Ya me he recuperado. La realidad ha vuelto a mí en forma de bofetón.

—¡Venga ya! Si no me has hecho caso en todo el puñetero día.

—¡Estaba enfadado! —Intenta excusarse.

—Bueno, pues ahora la que está enfadada soy yo. Así que si no te importa, ahora que ya me has encontrado y sabes que estoy bien, vete a tu casa.

—Ingrid...

—No. No digas nada. Si no te importa necesito estar sola.

Sus ojos vidriosos se clavan en mí. Yo le sostengo la mirada, no me amilano pese a su ceño fruncido y esa cara de evidente cabreo.

—¿No quieres saber por qué estaba enfadado?

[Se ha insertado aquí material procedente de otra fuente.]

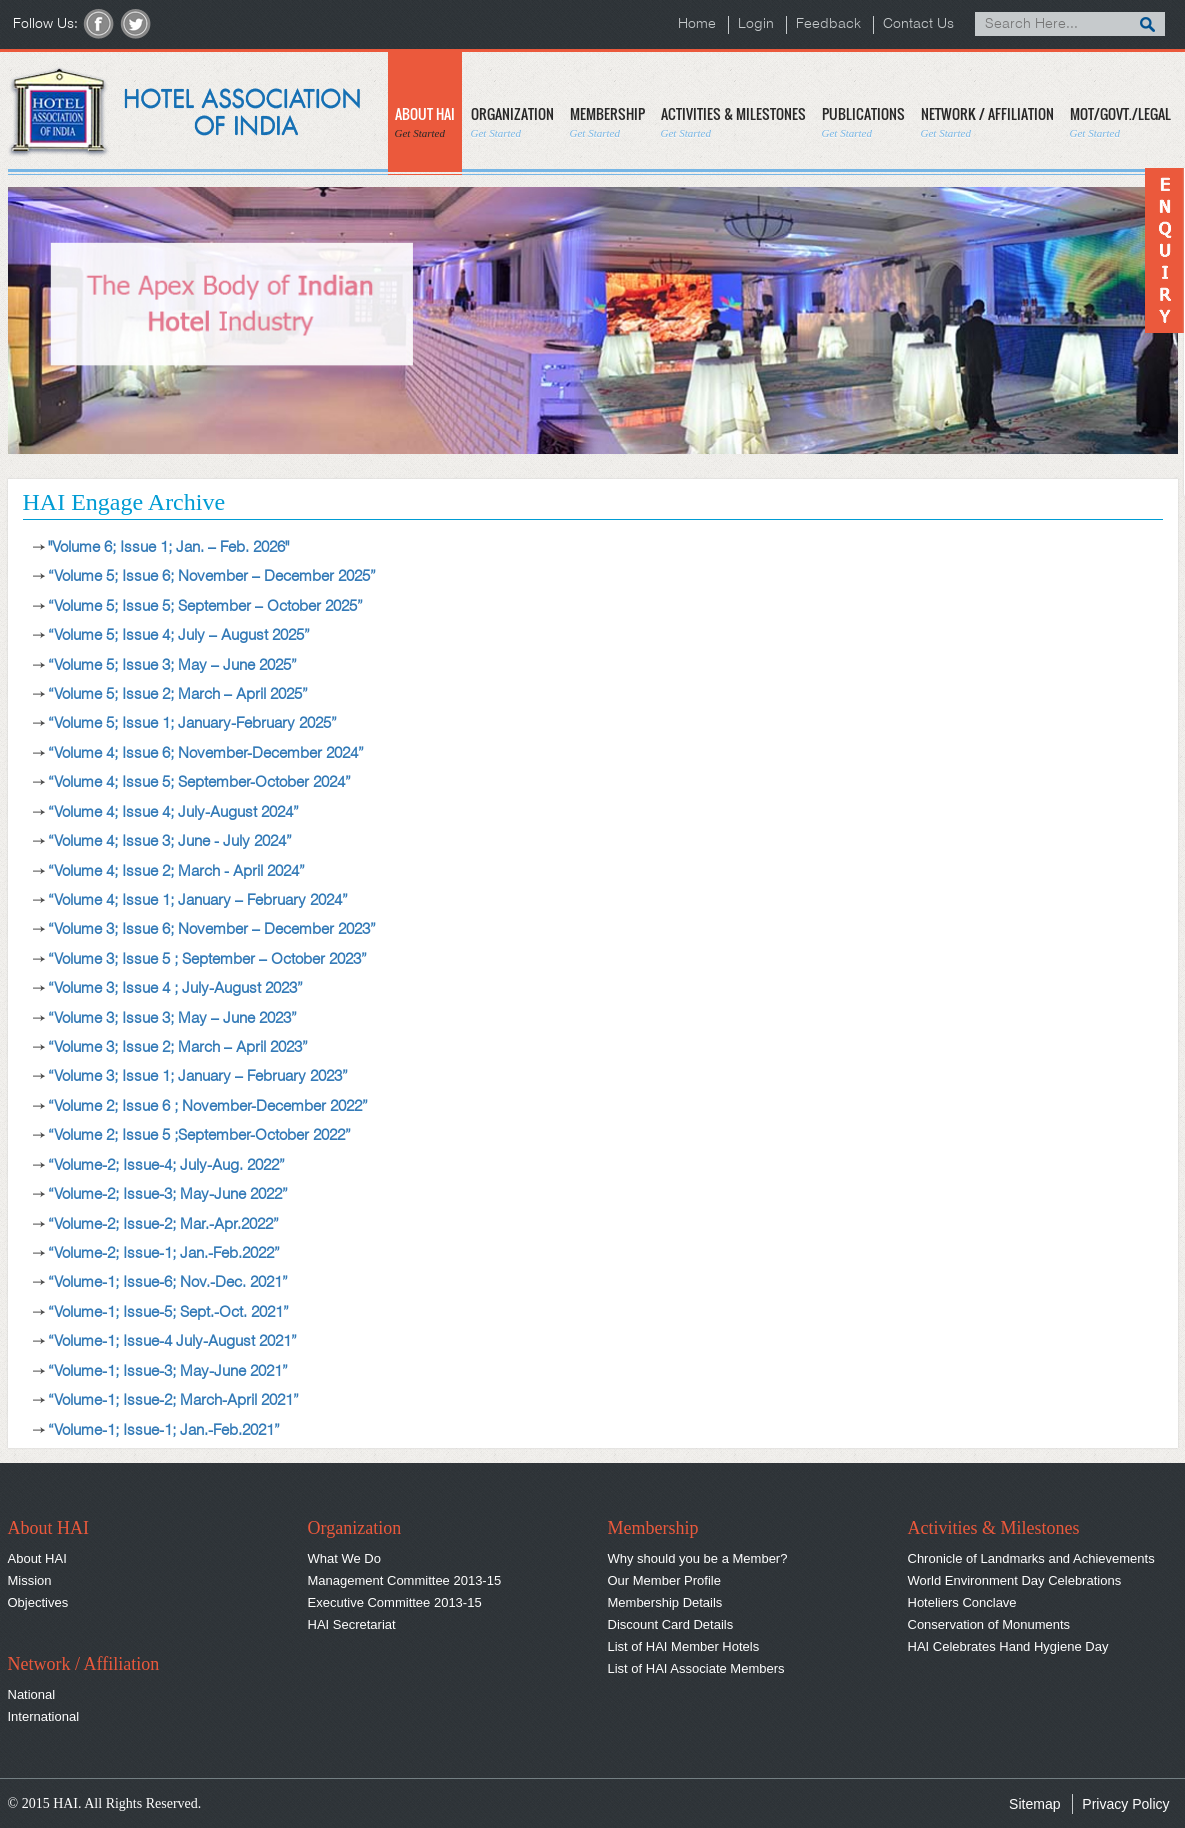 The width and height of the screenshot is (1185, 1828). Describe the element at coordinates (664, 1580) in the screenshot. I see `Our Member Profile` at that location.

Apoyo la cabeza contra la pared. Me estoy empezando a cansar, pero ya que está dispuesto a hablar...

—A ver, dime, ¿por qué?

—Me molestó mucho que dijeras que lo único que hay entre nosotros es sexo. ¡Porque eso no es así! Yo no meto en mí casa a todas las mujeres a las que me tiro, ni las persigo hasta la saciedad, ni les doy esa pulsera —su tono se eleva gradualmente—. Pero entonces tú vas y dices eso y pienso: ¡Joder! A ver si el único de los dos que está poniendo de su parte soy yo y ella solo busca eso de mí. Me hiciste sentir estúpido, como un tonto. De hecho todavía estoy muy, pero que muy molesto, así que será mejor que me aclares cuáles son tus intenciones de una vez para que pueda dejar de hacer el capullo a todas horas.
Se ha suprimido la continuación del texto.